Nagpur: Contrary to their expectations, private lenders in the region say there is no distress borrowing in rural areas despite the economic impact of Covid.
In the villages, people turn to private lenders not only for emergency funds, but also for small sums to meet their regular expenses. Jewelers also lend for gold. Every year, farmers pledge gold for short term loans ranging from Rs 5,000 to Rs 25,000 and release it within a year. The cycle continues.
Lenders TOI spoke to said the pandemic has also reduced the scale of operations in rural areas. This in turn appears to have reduced the need for money.
“Paying school fees was a major expense that farmers depended on gold loans. But the schools have not reopened. Late payments for cotton purchases left enough cash in the hands of farmers, and loan forgiveness also helped, ”the lenders said.
Lenders in rural areas expected a rush of borrowers as stores opened after the foreclosure. The trend has been reversed, they say.

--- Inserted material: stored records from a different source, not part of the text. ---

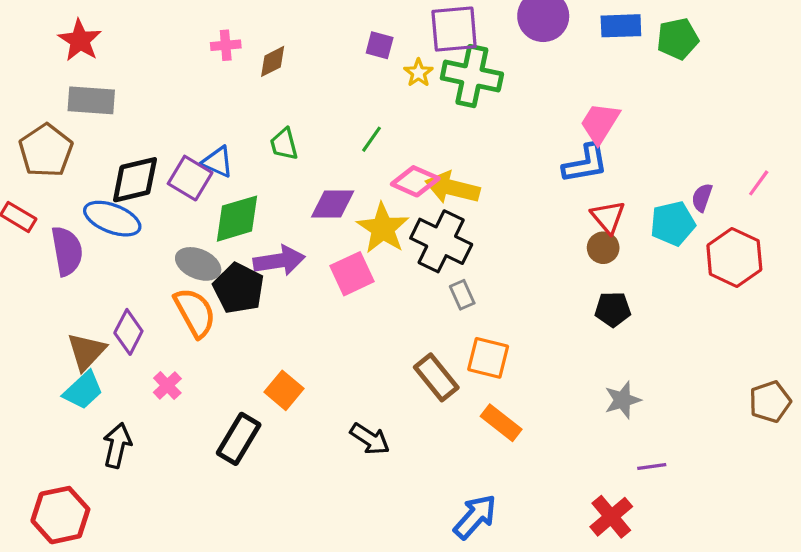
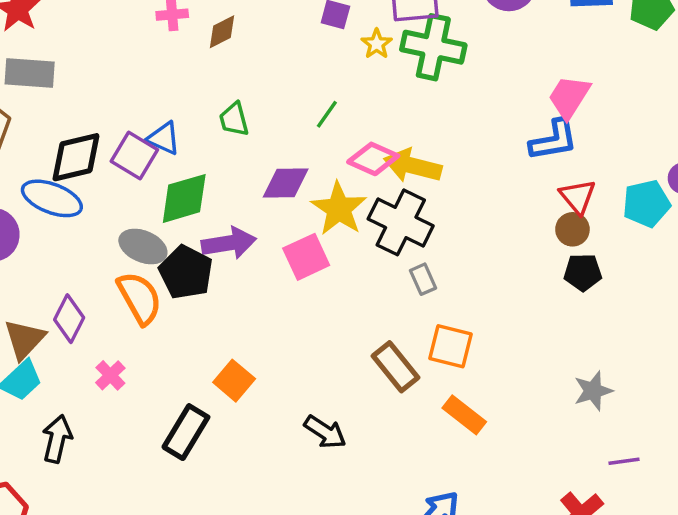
black pentagon: (613, 309) -> (583, 272), moved

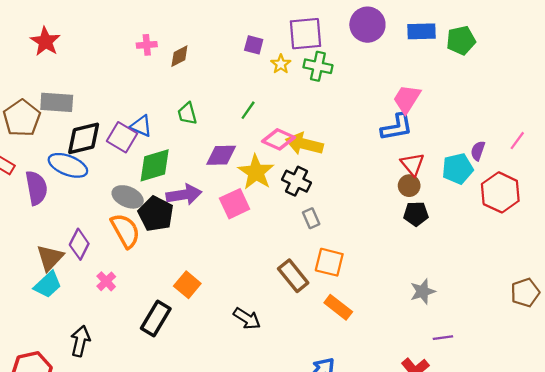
green cross: (433, 47) -> (318, 66), size x0.7
gray rectangle: (30, 73) -> (57, 102), moved
black cross: (401, 222) -> (297, 181), size x0.7
black arrow: (57, 439) -> (80, 341), moved

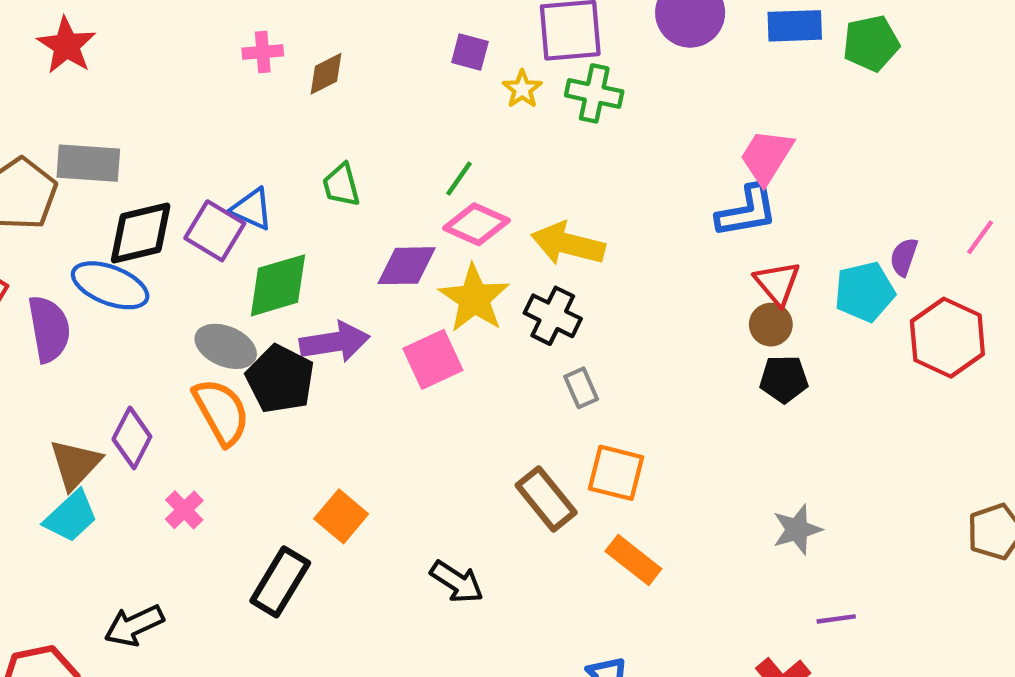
pink diamond: (279, 139) -> (476, 224), moved
black arrow: (80, 341) -> (134, 625), turned -128

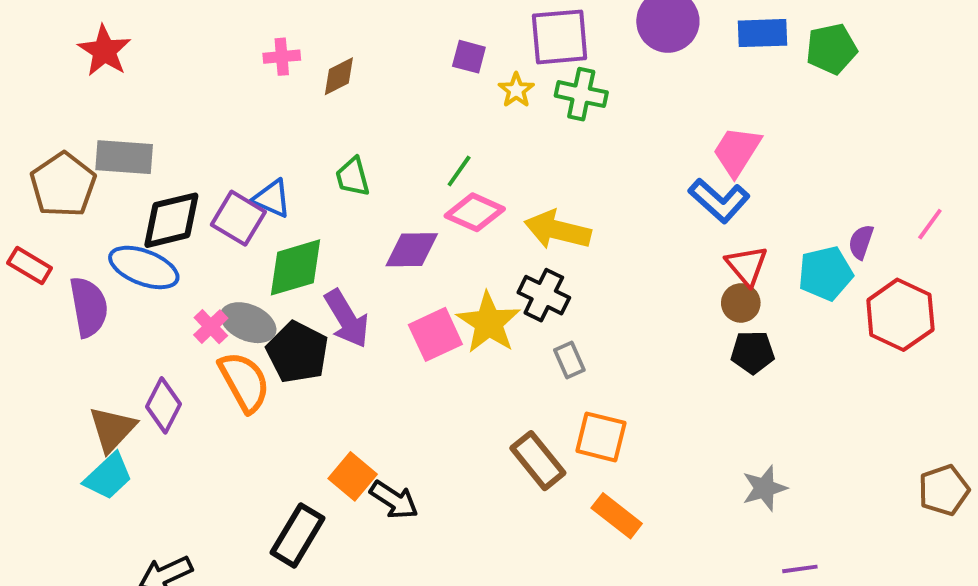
blue L-shape: (747, 211) -> (719, 200), turned 52
yellow star: (474, 298) -> (489, 323), moved
purple arrow: (335, 342) -> (347, 319), turned 68
pink cross: (184, 510) -> (211, 327), moved
black arrow: (457, 582) -> (394, 500), moved

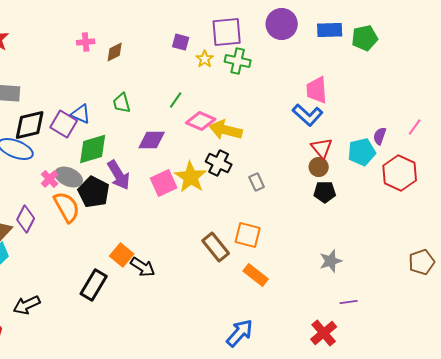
pink trapezoid: (737, 151) -> (317, 90), turned -36
pink diamond: (475, 212) -> (201, 121), moved
gray rectangle: (569, 360) -> (257, 182), moved

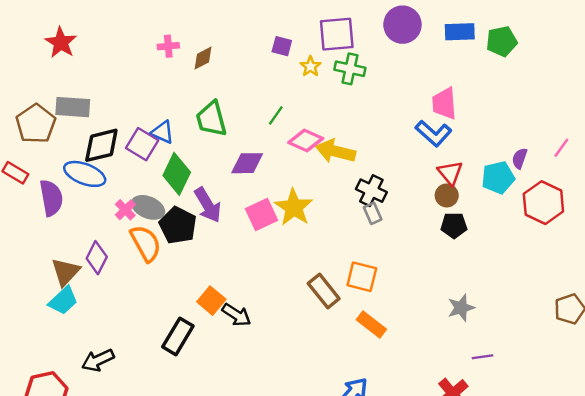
green trapezoid: (122, 103) -> (211, 119), size x1.5
green diamond: (93, 149) -> (177, 174), turned -48
black cross: (219, 163) -> (371, 191), moved

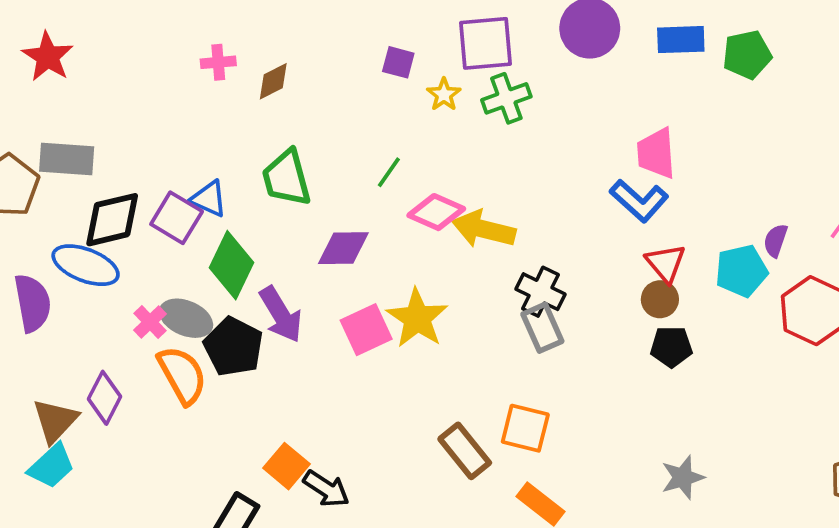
green cross: (350, 69) -> (506, 98), turned -32
gray rectangle: (373, 213) -> (542, 328), size x1.4

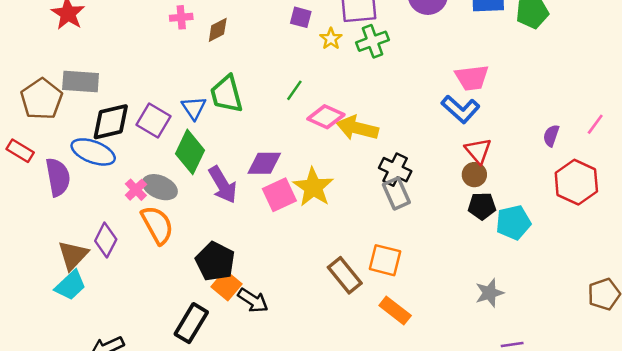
pink trapezoid: (656, 153) -> (472, 78), turned -93
blue triangle: (209, 199) -> (194, 108), moved, turned 32
purple diamond: (343, 248) -> (264, 163), moved
cyan pentagon: (741, 271) -> (513, 222), moved
black pentagon: (233, 347) -> (215, 261), moved

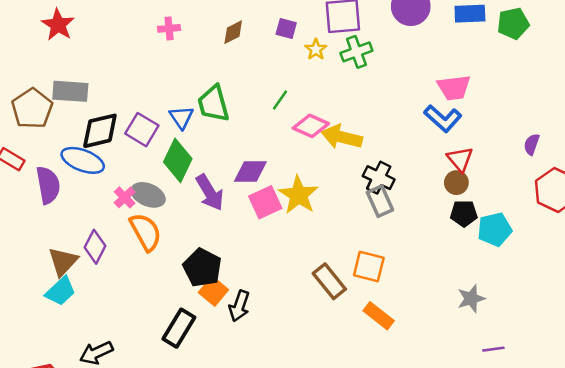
brown diamond: (218, 30) -> (233, 32), moved
black arrow: (253, 300) -> (239, 306), turned 76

Sanjeev Kumar Daga, who has a jewelry and money lending business in the city of Achalpur, said this is the time when borrowing begins and continues until harvest. “This year, borrowers got their adornments when stores opened after foreclosure. It appears because there are no expenses to be covered due to the cessation of activities. Previously, residents pledged gold for loans of a few thousand, ”he said.
Vatsal Bangare, president of Maharashtra Swarnakar Samaj (rural), said business has fallen to 25% from the previous level. “Previously, money lenders were approached for quick loans to cover tuition fees and medical emergencies. This year, even general medical expenses appear to be on the decline. This is the trend all over the region, ”he said.

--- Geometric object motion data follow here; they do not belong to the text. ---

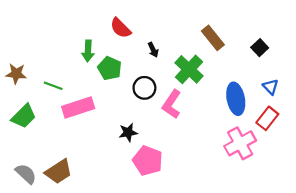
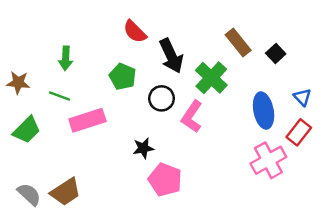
black square: (260, 48) -> (276, 53), moved
black arrow: (153, 50) -> (171, 56), size x2.0
green arrow: (88, 51) -> (66, 58), moved

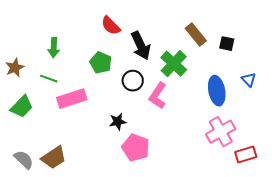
black square: (276, 53) -> (227, 44), turned -35
brown star: (18, 83) -> (15, 68), turned -30
red rectangle: (299, 132) -> (246, 155), moved, turned 35

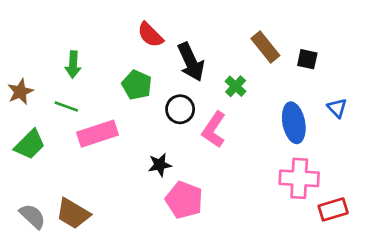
green cross: (174, 64) -> (236, 86), size x0.6
pink cross: (221, 132) -> (299, 178), turned 32
brown trapezoid: (54, 158) -> (73, 214), turned 64

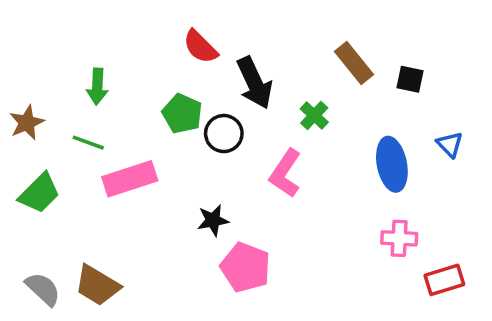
black circle: (180, 109) -> (224, 134), moved
pink cross: (299, 178) -> (399, 238), size x0.7

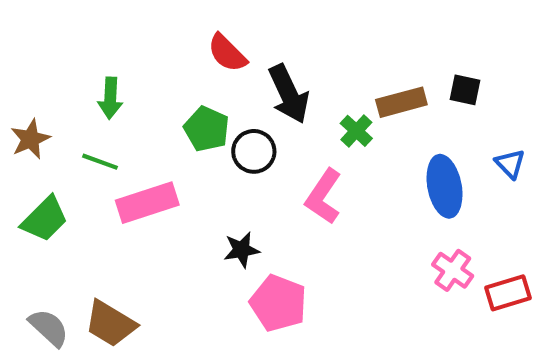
brown rectangle: (354, 63) -> (401, 102), moved, turned -66
pink cross: (399, 238) -> (453, 270), turned 32
red rectangle: (444, 280) -> (508, 293), moved

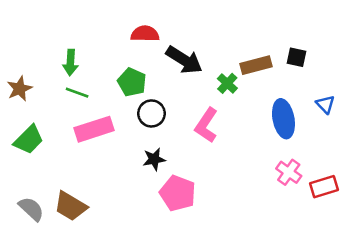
red semicircle: (227, 53) -> (145, 34), turned 136
black arrow: (289, 94) -> (184, 60), turned -33
black circle: (254, 151) -> (151, 113), moved
green line: (100, 162) -> (77, 93), moved

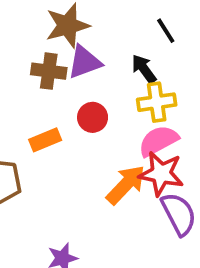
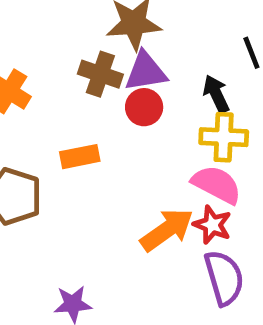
red circle: (93, 117) -> (144, 107), moved
pink semicircle: (158, 141) -> (217, 184), turned 45
red star: (161, 174) -> (212, 225), size x0.7

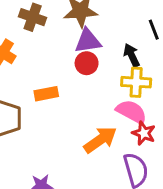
brown cross: (100, 74) -> (33, 17), moved
red star: (212, 225) -> (144, 133), moved

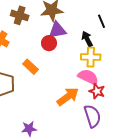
red circle: (87, 63) -> (49, 43), moved
orange rectangle: (46, 94) -> (30, 67), turned 56

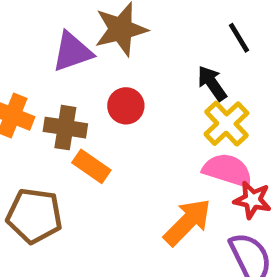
brown cross: (20, 15) -> (65, 128), moved
purple triangle: (57, 30) -> (72, 52), moved
yellow cross: (91, 57) -> (226, 124), turned -36

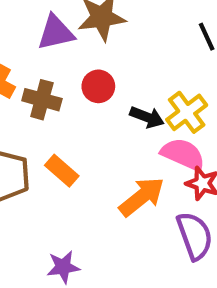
black arrow: (212, 83) -> (147, 117), moved, turned 140
orange rectangle: (91, 166) -> (62, 171), moved

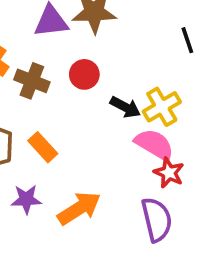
orange arrow: (142, 197) -> (79, 208), moved
purple star: (63, 267) -> (26, 199), moved

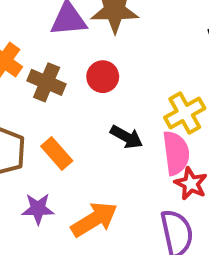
black arrow: (125, 107) -> (126, 137), moved
pink semicircle: (154, 144) -> (176, 153), turned 51

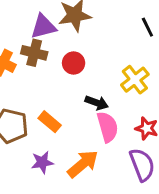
brown cross: (47, 82) -> (34, 53), moved
pink semicircle: (176, 153) -> (108, 127), moved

According to a source from the Buldhana Urban Cooperative Society, which is a major player in gold lending in the cooperative sector, lending is down 20%. “Our loan portfolio stands at Rs250 crore this year, which represents a reduction of about 20%,” said a source within the bank’s management.
Girish Rathi, a jeweler at Deoli in Wardha, said his business had fallen to 10%.

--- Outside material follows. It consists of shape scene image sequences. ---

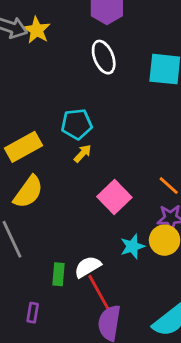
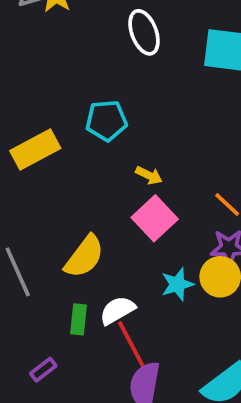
yellow arrow: (83, 153) -> (149, 175), moved, turned 72
yellow semicircle: (28, 192) -> (84, 257), moved
purple rectangle: (33, 313) -> (43, 370), turned 42

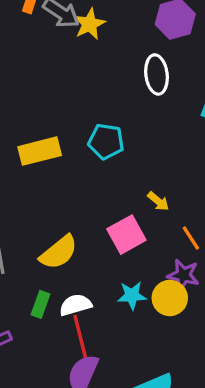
yellow arrow: (149, 175) -> (158, 201), moved

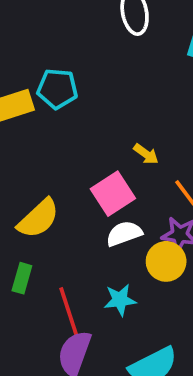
cyan pentagon: (106, 141) -> (57, 89), moved
cyan star: (132, 295) -> (120, 300), moved
white semicircle: (75, 305) -> (124, 234), moved

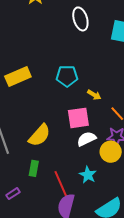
cyan pentagon: (57, 89) -> (67, 76), moved
pink square: (113, 194) -> (78, 118), turned 30
cyan star: (120, 300) -> (88, 175), turned -30

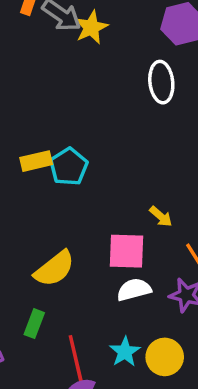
yellow rectangle: (18, 76) -> (36, 161), size x0.7
cyan pentagon: (67, 76) -> (69, 167), moved, turned 30
yellow circle: (111, 152) -> (165, 357), moved

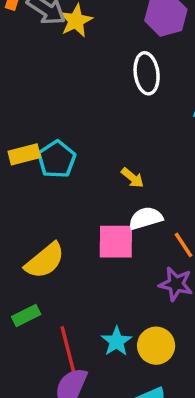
yellow arrow: (161, 216) -> (133, 178), moved
white semicircle: (134, 290) -> (146, 218), moved
green rectangle: (34, 324) -> (26, 315), turned 44

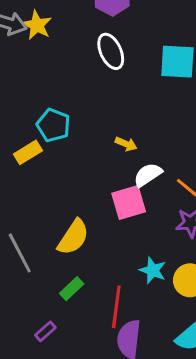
cyan pentagon: (57, 159) -> (53, 125), moved
cyan star: (117, 341) -> (153, 270), moved
red line: (68, 350) -> (116, 307), turned 39

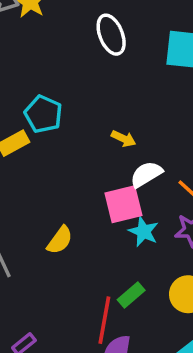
yellow semicircle: (73, 237) -> (60, 240), size x0.7
cyan star: (153, 270) -> (144, 232), moved
green rectangle: (72, 289) -> (131, 295), moved

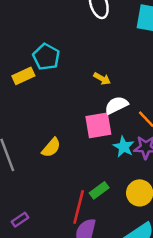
cyan star: (144, 232) -> (124, 147), moved

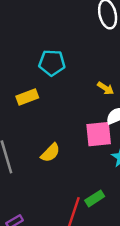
cyan pentagon: (46, 57) -> (52, 63), turned -30
yellow rectangle: (23, 76) -> (27, 97), moved

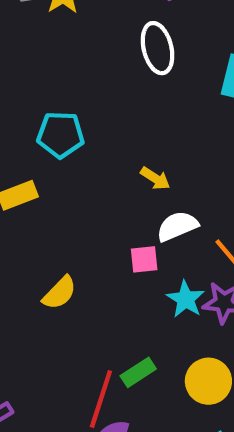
pink square: (99, 134) -> (144, 259), size x0.6

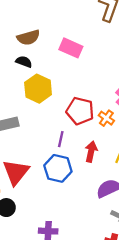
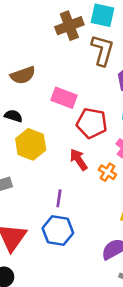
brown semicircle: (28, 37) -> (23, 75), moved
red pentagon: (80, 111) -> (92, 123), moved
red arrow: (91, 152) -> (79, 160), moved, turned -42

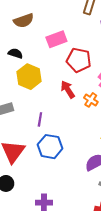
pink rectangle: (64, 98) -> (56, 39), turned -42
purple line: (59, 198) -> (40, 119), moved

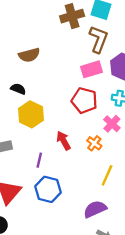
pink rectangle: (56, 39) -> (92, 69), moved
red arrow: (68, 89) -> (64, 141), moved

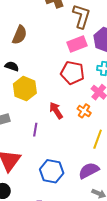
brown semicircle: (29, 55) -> (20, 35), turned -48
blue hexagon: (48, 189) -> (52, 171), moved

Lenders are regulated by the state cooperative department. A source in Wardha’s department said monthly statements filed by lenders showed lean activity.
Activists have a different point of view. Amitabh Pawde, an activist who owns a farm in Narkhed, said this indicates that there is hardly any gold left for farmers to pledge. “What was offered earlier could not be released due to repeated difficult seasons,” he said.
Kishore Tiwari, chairman of Vasantrao Naik Shetkari Swvalamban Mission (VNSSM), a state government agency responsible for agriculture, said this may be because the lenders themselves were reluctant to grant loans due to of the unstable overall situation of the economy. “Lenders can also be strapped for funds,” he said.